We have been trained to receive this information as well. We follow people on Twitter because we like what they have to say (or because we feel a professional obligation to do so). We seek out all the people dunking on the Twitter Main Character of the Day, or gawk at byzantine Facebook fights.
As social media gobbles the internet up, there are fewer and fewer places to go that do not involve interaction, or at the very least some random person revealing intensely personal information that you absolutely didn’t need to know. (This newsletter included.) Social media has presented us with the ultimate opportunity to bare not just ourselves, but all the intricacies of our relationships, even and especially ones formed online.
And none of it is any of our fucking business. None of it. The problem is that the entire internet has made it all seem like our business.

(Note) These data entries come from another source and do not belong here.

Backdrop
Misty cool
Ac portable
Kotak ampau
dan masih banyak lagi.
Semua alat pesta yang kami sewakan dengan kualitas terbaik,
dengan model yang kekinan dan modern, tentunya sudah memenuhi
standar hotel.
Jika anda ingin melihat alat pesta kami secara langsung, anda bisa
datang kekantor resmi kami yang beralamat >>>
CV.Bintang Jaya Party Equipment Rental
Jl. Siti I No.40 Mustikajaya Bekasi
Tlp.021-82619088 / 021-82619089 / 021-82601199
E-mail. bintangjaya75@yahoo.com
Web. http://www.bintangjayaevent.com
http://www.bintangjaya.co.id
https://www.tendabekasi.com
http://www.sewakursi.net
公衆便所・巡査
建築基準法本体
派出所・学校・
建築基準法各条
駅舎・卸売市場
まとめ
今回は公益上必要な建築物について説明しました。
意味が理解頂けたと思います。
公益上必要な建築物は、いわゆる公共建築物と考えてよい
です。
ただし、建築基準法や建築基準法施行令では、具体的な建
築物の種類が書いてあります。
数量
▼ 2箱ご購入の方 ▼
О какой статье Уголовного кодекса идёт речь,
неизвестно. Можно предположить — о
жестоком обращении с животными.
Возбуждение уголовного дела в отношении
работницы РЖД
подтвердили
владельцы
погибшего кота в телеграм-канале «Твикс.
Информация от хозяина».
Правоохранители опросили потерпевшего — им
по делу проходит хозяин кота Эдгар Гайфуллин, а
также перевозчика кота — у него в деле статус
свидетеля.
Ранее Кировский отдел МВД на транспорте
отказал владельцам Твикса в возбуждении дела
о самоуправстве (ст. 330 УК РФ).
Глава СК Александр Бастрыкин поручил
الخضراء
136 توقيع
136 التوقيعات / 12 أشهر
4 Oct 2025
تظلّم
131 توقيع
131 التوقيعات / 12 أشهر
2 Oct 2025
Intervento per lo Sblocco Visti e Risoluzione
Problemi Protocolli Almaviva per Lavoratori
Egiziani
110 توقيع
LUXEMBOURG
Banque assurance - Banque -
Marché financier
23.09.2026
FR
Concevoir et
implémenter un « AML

This was perhaps less of an issue in social media’s infancy. Your Facebook friends, after all, were your friends in real life; this was simply another way to communicate with them. But as Facebook metastasized, as we began to expand our social (media) circles on Twitter, as we welcomed more strangers into our feeds, onto our phones that we began looking at more and more, we slouched toward an online existence wherein we are deluged daily with shit that is none of our fucking business.
Other people’s business is all you see now—because social media has consumed our internet use—over and over and over again, and while you may at first be able to remain a casual observer, at some point most people’s brains will give in to the stimuli and go, “Well, guess this is our business.” The lives of people you would, in a social-media-less life, never have known existed will consume increasing amounts of your time and energy. You simply must comment on this thing, because, well, it’s been shoved into your eyeballs for the better part of a day, so it must require a response. I did not need to have an opinion on Bean Dad, but then everyone else did, and I kept seeing it, and then I saw people having opinions about having opinions about Bean Dad, and, well, suddenly it was a subject on which I found myself trying to formulate an opinion.
In the quantum froth of Twitter, beefs explode into being and just as suddenly cease, but the aftereffects ripple throughout the space, ejecting fragments of particles into circles where no one has any connection to the originators. Of course it’s none of your business, but a decade-plus of use has made this the place certain people—like me—get their news and talk to friends, so, well, it certainly feels like you should at least have an opinion about all this.
This is not a phenomenon limited to Twitter’s quantum realm. Millions of people watch YouTube drama channels, wherein the myriad baffling conflicts between YouTube creators is explained, and sides are taken. A few months ago I personally spent no fewer than 10 hours of my life figuring out and then becoming an authority on a person named Shane Dawson, whose existence I had barely been aware of because he is a YouTube person whose entire personality is Being a YouTube Person and that’s not usually something I am interested in.
This is all essentially gossip on a large scale. Everyone loves gossip! Especially when we are unable to do so in-person or attend in-person events that would result in the really good shit (my biggest regret about not being able to have a wedding reception).
Maybe that shouldn’t be the entirety of our internet experience, though. Maybe it’s time to re-train ourselves to reject all this shit that is none of our fucking business.